(Records from a data source)
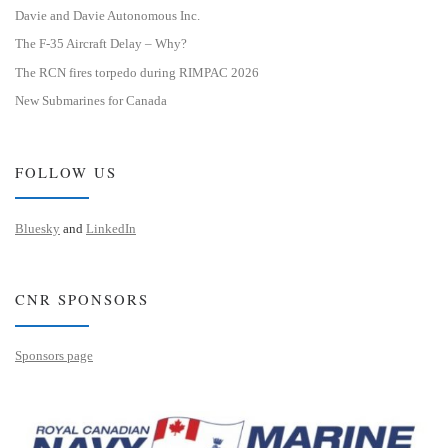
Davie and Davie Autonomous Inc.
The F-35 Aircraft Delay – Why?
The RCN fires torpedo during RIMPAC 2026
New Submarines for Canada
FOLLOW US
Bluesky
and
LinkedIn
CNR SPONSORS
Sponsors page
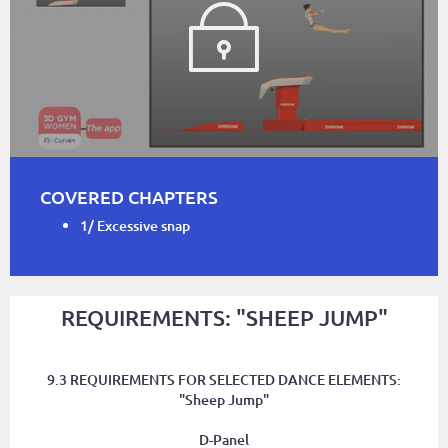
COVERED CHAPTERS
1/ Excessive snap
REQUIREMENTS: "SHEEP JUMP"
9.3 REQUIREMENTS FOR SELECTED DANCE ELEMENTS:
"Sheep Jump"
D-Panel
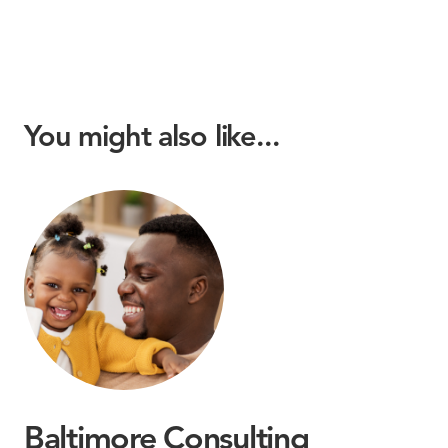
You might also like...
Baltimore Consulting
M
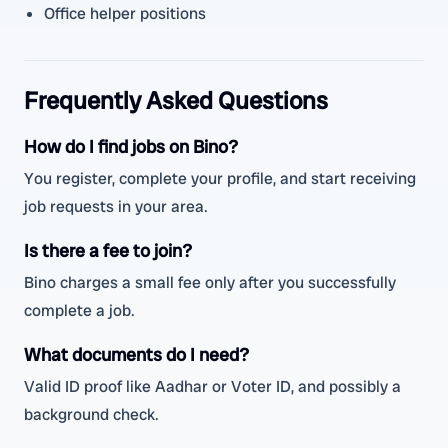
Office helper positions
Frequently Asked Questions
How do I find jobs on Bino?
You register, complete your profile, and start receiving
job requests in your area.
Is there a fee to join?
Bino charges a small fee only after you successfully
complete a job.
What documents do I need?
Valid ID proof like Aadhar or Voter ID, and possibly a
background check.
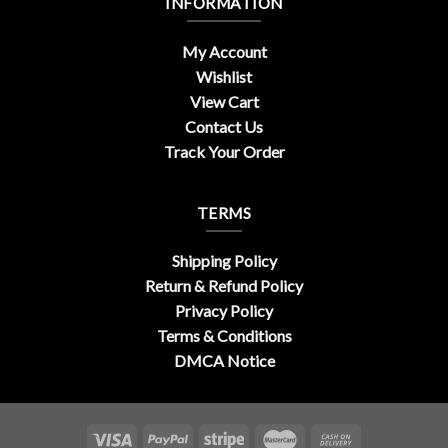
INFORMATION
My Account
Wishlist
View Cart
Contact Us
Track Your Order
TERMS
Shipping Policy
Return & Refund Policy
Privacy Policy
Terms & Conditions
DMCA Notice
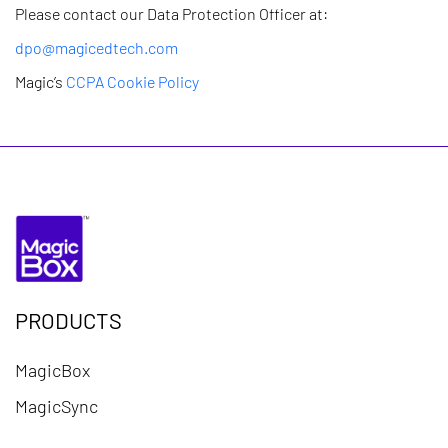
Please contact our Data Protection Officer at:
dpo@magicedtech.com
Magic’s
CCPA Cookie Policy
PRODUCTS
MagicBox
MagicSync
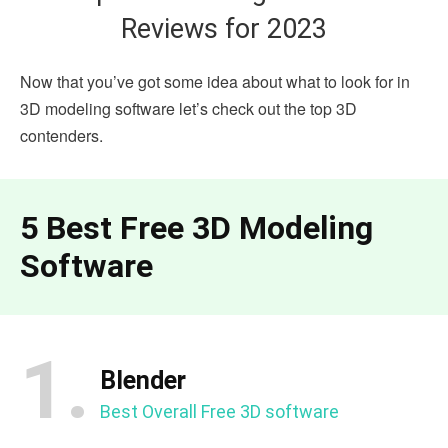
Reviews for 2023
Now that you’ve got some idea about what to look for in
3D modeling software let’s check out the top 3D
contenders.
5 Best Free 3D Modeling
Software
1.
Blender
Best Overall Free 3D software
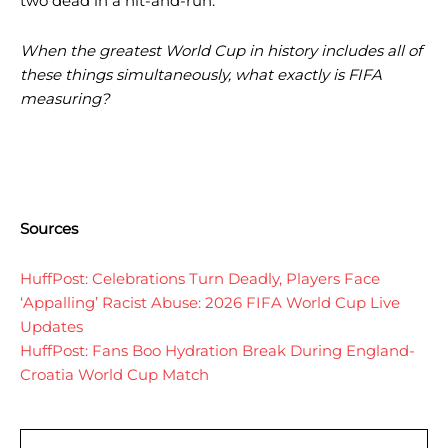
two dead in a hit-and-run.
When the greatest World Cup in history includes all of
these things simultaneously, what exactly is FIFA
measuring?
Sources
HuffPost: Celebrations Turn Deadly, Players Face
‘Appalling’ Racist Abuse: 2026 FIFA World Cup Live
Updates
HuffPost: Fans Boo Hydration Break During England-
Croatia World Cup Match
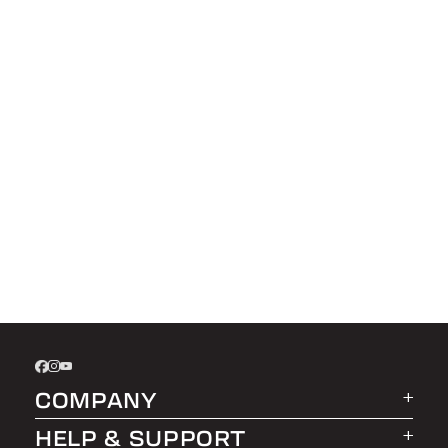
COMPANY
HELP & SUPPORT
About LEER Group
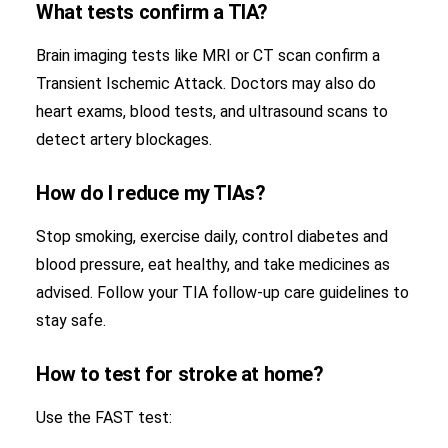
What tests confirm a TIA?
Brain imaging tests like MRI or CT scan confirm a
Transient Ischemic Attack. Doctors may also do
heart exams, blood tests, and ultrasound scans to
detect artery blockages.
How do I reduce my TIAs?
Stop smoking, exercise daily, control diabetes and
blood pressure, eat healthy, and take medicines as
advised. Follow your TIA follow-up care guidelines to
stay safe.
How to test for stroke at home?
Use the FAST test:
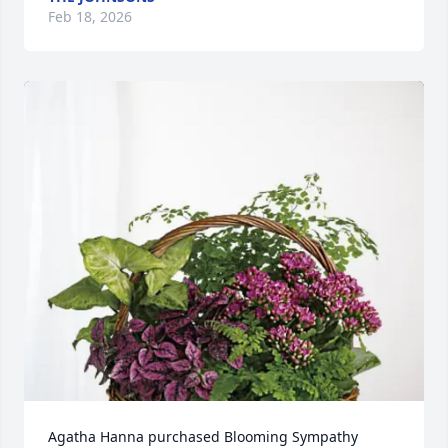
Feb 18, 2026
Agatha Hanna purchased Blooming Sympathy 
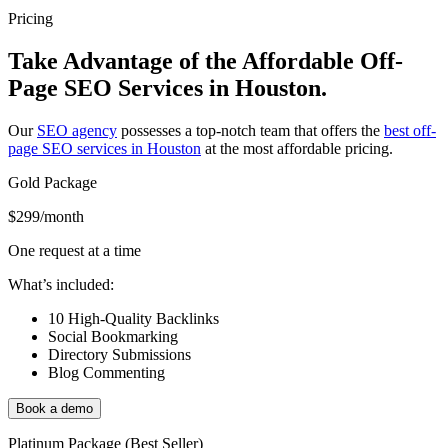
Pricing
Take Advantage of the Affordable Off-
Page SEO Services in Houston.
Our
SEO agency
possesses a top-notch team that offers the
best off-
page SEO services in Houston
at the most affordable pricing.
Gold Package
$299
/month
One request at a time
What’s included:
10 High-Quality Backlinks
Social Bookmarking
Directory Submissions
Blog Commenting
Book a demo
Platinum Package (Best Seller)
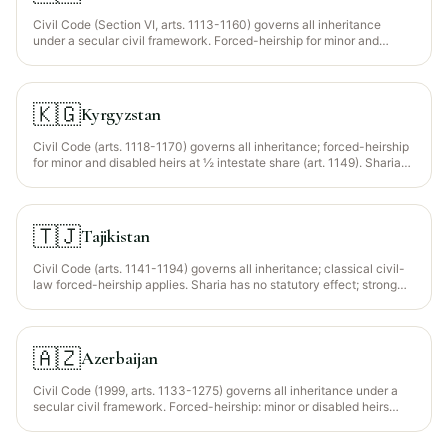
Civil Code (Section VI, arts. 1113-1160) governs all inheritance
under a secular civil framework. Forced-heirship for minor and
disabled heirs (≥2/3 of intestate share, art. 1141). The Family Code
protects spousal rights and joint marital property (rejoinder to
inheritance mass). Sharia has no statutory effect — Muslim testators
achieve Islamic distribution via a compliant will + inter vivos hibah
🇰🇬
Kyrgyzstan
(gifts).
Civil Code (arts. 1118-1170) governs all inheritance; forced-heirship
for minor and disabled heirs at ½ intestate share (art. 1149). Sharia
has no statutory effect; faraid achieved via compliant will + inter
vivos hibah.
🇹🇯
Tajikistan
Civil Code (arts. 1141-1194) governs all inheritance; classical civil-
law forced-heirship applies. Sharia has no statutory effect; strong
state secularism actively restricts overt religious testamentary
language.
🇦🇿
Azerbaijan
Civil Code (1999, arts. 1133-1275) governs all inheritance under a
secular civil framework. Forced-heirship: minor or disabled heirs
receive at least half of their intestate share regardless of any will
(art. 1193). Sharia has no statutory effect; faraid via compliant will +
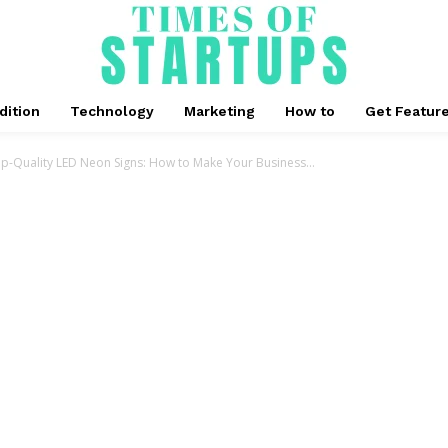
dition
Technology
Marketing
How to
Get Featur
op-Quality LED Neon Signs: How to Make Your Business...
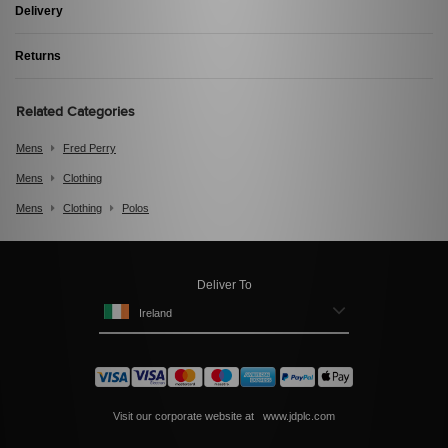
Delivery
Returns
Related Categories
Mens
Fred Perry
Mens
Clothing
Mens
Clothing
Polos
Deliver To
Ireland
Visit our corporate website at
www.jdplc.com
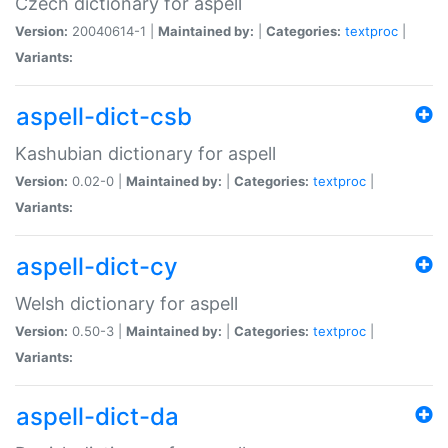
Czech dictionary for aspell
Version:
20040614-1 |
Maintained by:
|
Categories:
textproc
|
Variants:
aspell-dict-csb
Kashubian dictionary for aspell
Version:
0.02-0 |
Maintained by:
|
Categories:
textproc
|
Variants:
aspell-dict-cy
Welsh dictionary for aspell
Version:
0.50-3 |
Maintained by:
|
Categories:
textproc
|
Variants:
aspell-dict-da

* * *

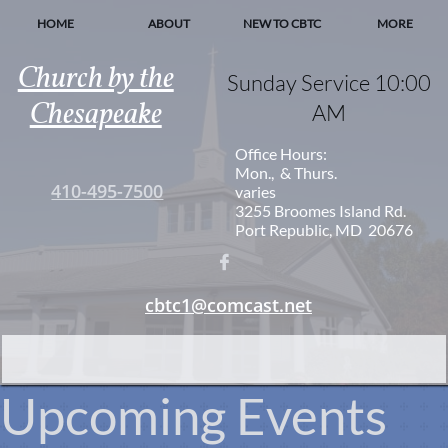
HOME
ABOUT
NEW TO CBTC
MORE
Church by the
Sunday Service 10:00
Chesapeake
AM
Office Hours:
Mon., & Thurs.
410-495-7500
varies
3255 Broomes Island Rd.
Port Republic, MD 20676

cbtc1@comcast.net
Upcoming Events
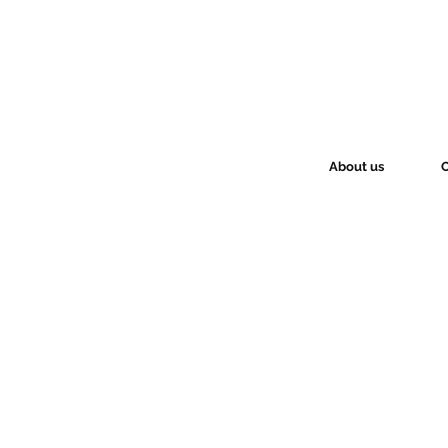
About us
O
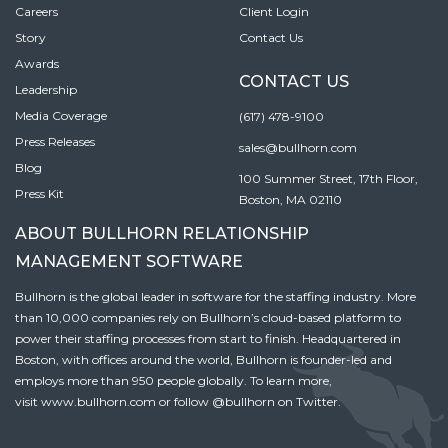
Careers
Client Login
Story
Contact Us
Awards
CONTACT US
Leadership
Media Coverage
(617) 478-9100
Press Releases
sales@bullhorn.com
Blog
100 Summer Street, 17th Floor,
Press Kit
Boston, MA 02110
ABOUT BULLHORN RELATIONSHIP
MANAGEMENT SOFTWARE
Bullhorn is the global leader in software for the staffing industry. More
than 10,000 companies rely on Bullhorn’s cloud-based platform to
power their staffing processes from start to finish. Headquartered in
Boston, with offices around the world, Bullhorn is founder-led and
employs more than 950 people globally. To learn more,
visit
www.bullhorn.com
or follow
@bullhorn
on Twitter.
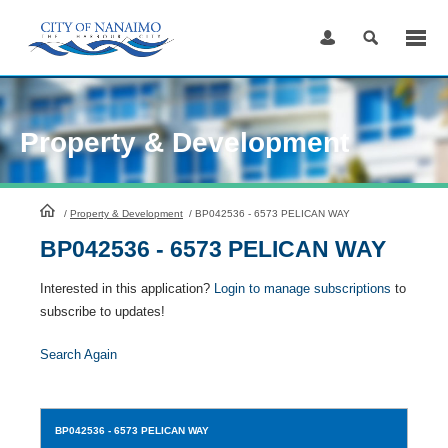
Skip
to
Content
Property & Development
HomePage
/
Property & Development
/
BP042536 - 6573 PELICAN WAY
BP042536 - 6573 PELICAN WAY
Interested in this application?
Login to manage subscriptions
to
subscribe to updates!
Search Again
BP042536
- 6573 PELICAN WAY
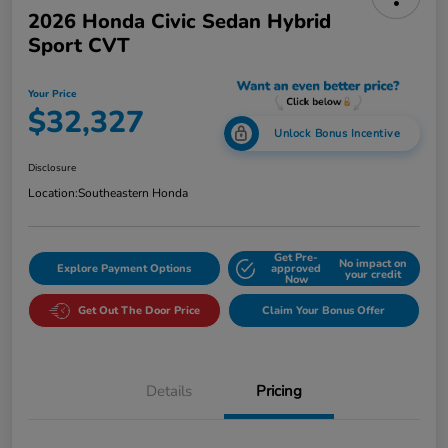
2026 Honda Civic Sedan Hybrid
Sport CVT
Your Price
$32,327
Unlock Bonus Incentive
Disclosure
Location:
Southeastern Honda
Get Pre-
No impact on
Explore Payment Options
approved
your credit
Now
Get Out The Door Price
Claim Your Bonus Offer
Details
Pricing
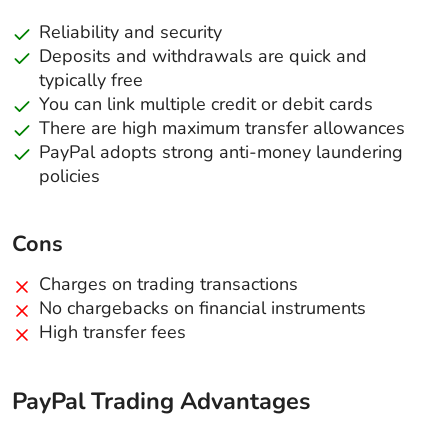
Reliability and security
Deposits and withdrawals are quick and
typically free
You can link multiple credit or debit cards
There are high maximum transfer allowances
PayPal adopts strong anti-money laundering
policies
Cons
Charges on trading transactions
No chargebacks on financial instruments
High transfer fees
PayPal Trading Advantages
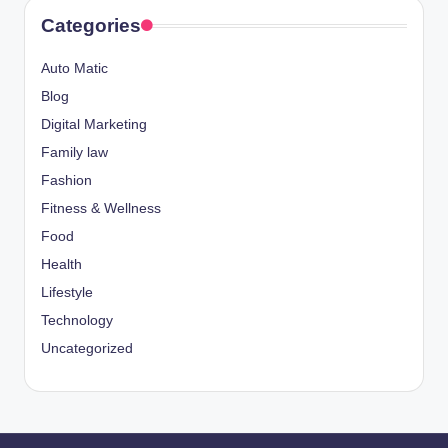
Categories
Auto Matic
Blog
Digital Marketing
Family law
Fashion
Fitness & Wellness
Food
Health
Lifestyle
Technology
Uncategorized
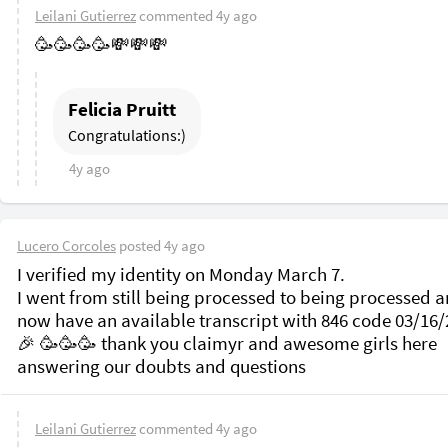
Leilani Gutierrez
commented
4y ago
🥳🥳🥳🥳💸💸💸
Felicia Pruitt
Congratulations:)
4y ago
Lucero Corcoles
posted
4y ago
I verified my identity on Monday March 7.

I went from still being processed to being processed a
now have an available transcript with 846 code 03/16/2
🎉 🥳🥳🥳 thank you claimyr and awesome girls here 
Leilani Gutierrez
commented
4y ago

==

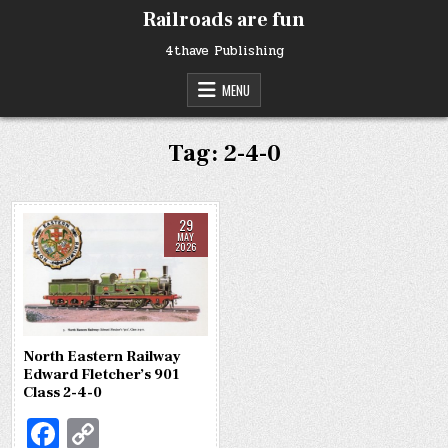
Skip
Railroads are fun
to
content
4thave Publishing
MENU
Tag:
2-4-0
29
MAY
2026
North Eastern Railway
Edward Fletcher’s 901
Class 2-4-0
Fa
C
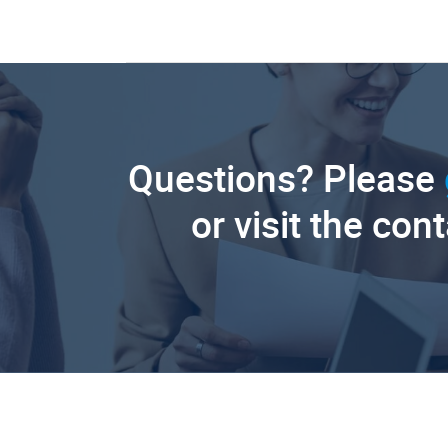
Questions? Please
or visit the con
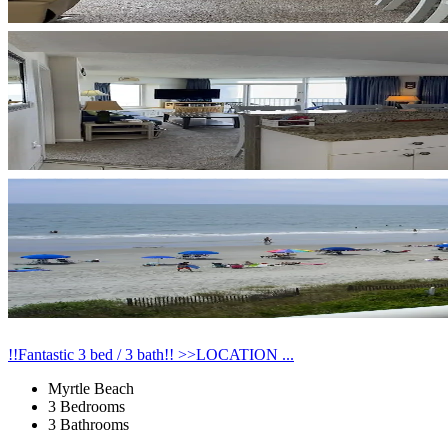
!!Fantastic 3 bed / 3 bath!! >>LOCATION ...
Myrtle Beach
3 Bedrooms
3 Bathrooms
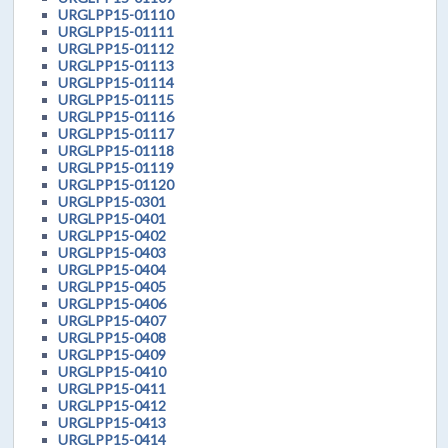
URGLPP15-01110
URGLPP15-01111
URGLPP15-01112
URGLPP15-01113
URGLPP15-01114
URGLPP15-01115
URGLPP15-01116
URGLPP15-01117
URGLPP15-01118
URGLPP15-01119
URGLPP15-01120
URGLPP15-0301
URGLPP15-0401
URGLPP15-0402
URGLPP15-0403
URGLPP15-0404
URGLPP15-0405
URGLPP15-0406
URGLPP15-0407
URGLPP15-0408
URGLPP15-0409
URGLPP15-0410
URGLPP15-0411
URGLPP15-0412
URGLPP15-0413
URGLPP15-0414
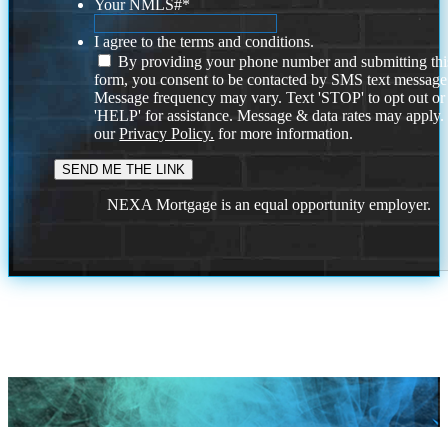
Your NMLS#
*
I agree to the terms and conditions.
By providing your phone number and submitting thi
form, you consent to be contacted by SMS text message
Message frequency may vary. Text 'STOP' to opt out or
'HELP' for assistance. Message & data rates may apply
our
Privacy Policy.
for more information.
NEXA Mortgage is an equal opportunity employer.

## Directions
Reproduce the records above exactly, but only from the line with "Civil Code (arts. 1141-1194)" up to and including the line with "aspell-dict-da". Leave the pictures out.

## Answer to the problem
Civil Code (arts. 1141-1194) governs all inheritance; classical civil-
law forced-heirship applies. Sharia has no statutory effect; strong
state secularism actively restricts overt religious testamentary
language.
🇦🇿
Azerbaijan
Civil Code (1999, arts. 1133-1275) governs all inheritance under a
secular civil framework. Forced-heirship: minor or disabled heirs
receive at least half of their intestate share regardless of any will
(art. 1193). Sharia has no statutory effect; faraid via compliant will +
dition
Technology
Marketing
How to
Get Featur
op-Quality LED Neon Signs: How to Make Your Business...
Delivery
Returns
Related Categories
Mens
Fred Perry
Mens
Clothing
Mens
Clothing
Polos
Deliver To
Ireland
Visit our corporate website at
www.jdplc.com
Czech dictionary for aspell
Version:
20040614-1 |
Maintained by:
|
Categories:
textproc
|
Variants:
aspell-dict-csb
Kashubian dictionary for aspell
Version:
0.02-0 |
Maintained by:
|
Categories:
textproc
|
Variants:
aspell-dict-cy
Welsh dictionary for aspell
Version:
0.50-3 |
Maintained by:
|
Categories:
textproc
|
Variants:
aspell-dict-da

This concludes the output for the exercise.